### What needs to be done
Return each record word for word and omit the pictures.

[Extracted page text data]
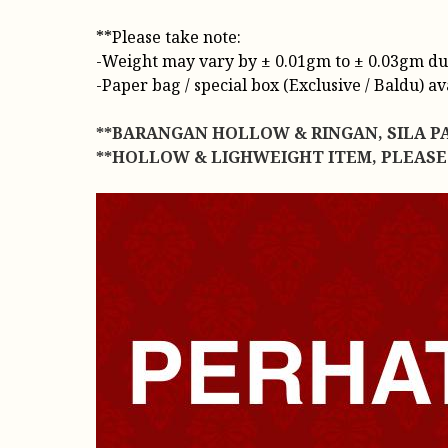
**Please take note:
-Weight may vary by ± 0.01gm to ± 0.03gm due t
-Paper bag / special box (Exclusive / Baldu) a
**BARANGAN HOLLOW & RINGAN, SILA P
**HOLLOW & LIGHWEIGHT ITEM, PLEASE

### Exercise response
**Please take note:
-Weight may vary by ± 0.01gm to ± 0.03gm due t
-Paper bag / special box (Exclusive / Baldu) a
**BARANGAN HOLLOW & RINGAN, SILA P
**HOLLOW & LIGHWEIGHT ITEM, PLEASE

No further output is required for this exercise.